> What to produce
Check each line of the data for the string "événement". Report how many have it, and give nothing else.

> Provided data

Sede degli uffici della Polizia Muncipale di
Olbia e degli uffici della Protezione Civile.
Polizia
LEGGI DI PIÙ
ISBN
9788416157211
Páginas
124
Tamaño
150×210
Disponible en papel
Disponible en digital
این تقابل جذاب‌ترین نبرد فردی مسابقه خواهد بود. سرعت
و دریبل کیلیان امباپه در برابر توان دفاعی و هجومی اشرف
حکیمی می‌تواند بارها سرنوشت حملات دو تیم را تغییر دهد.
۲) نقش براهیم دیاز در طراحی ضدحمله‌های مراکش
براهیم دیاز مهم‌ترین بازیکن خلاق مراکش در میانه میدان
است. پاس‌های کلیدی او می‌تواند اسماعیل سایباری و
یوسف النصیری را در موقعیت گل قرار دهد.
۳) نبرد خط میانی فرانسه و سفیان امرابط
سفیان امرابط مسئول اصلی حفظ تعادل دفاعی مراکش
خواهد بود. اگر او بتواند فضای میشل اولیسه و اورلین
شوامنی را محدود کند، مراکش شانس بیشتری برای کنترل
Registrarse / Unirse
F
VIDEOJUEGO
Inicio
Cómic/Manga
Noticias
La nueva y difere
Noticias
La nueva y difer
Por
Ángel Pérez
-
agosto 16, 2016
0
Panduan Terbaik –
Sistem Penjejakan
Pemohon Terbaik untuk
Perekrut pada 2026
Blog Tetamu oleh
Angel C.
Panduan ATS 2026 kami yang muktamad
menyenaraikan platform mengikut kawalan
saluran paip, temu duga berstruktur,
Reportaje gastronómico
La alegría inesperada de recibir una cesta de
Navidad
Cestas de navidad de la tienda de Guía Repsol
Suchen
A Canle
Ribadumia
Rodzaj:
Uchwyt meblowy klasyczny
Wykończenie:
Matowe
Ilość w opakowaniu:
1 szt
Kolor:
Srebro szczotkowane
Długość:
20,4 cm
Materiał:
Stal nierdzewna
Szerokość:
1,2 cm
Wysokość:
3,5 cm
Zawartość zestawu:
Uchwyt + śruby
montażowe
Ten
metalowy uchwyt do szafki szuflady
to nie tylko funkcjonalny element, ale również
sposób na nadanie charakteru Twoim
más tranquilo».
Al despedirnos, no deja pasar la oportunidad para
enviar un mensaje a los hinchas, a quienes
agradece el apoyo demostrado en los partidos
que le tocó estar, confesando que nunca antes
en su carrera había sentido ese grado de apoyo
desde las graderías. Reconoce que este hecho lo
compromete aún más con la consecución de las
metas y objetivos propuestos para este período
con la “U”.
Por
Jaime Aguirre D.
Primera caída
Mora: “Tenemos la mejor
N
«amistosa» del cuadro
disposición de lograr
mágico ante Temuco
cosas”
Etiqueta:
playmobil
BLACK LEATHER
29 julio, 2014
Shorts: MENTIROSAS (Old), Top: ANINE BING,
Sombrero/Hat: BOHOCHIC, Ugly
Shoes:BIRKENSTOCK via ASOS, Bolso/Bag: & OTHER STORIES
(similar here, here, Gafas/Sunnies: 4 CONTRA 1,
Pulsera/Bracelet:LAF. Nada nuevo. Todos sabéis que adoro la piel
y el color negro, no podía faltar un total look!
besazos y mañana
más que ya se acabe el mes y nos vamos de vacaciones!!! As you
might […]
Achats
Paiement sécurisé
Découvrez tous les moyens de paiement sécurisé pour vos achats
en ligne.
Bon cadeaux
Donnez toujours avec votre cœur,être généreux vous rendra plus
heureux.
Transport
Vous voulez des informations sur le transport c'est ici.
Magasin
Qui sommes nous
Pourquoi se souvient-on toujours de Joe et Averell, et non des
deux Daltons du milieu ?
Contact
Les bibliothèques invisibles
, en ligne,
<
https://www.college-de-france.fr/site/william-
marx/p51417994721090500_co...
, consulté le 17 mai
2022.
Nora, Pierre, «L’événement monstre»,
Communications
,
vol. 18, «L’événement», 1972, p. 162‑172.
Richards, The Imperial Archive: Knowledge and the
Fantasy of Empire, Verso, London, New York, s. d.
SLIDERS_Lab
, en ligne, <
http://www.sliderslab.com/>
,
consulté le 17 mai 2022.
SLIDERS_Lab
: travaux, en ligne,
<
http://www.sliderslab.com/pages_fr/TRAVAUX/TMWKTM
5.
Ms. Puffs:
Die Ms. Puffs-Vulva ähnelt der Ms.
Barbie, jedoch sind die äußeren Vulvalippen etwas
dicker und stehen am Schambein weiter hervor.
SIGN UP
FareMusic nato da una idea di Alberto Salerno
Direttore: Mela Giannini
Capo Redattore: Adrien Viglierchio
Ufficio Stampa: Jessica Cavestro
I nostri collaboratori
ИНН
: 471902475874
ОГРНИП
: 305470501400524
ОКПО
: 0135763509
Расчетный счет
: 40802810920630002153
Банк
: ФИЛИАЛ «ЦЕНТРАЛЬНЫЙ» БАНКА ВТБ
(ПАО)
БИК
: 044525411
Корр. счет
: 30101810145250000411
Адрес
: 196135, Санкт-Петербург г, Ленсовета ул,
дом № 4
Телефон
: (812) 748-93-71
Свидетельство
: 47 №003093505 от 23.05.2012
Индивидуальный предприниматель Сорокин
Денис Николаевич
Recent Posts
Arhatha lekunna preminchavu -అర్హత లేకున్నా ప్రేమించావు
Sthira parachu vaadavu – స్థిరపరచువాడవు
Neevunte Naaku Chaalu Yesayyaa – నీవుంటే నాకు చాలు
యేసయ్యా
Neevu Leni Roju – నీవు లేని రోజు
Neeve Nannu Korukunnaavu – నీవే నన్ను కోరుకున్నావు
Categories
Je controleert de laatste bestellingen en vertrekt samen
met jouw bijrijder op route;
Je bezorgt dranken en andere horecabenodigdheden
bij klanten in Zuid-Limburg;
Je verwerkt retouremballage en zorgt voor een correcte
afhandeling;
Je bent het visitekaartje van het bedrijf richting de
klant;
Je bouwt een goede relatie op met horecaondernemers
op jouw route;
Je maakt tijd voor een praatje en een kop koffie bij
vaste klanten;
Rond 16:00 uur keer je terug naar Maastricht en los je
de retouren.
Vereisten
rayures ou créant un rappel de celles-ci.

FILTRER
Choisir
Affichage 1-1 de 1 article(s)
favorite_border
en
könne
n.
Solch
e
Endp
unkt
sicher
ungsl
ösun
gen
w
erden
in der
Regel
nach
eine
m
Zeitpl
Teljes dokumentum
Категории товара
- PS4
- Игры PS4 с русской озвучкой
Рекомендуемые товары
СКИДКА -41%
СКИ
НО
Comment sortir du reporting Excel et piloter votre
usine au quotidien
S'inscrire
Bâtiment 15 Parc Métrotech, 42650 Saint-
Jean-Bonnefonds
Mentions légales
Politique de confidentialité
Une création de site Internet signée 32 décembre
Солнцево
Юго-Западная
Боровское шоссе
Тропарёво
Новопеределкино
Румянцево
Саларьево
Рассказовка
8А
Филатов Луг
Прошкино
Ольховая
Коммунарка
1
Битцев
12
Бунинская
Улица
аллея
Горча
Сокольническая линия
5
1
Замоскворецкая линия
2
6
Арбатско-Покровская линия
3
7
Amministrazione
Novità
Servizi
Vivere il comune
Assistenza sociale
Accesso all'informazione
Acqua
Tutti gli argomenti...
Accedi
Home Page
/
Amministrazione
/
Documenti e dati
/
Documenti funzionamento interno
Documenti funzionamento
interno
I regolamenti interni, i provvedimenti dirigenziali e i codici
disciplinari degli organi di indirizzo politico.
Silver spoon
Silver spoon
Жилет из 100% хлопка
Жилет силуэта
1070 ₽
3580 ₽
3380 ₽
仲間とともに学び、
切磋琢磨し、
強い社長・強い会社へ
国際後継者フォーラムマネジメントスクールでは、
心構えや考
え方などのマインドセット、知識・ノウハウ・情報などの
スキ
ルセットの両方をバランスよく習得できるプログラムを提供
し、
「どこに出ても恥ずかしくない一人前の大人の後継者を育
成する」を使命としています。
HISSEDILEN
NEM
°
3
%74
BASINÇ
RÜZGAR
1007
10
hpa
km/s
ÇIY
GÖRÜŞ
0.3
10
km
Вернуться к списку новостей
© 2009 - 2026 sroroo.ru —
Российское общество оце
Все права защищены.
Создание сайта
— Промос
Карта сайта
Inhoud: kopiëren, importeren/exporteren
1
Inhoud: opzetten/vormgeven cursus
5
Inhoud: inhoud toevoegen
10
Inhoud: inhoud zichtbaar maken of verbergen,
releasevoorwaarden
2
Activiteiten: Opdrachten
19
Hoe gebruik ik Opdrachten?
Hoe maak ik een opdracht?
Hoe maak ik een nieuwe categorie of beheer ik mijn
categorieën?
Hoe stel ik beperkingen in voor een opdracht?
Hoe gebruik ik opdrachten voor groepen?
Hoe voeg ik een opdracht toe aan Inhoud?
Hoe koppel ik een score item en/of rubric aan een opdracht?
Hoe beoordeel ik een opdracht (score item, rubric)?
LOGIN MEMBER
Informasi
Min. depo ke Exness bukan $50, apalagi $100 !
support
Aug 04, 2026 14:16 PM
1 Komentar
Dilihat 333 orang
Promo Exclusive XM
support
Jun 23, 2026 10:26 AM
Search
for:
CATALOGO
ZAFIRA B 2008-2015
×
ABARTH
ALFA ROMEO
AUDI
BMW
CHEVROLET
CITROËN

> Response
2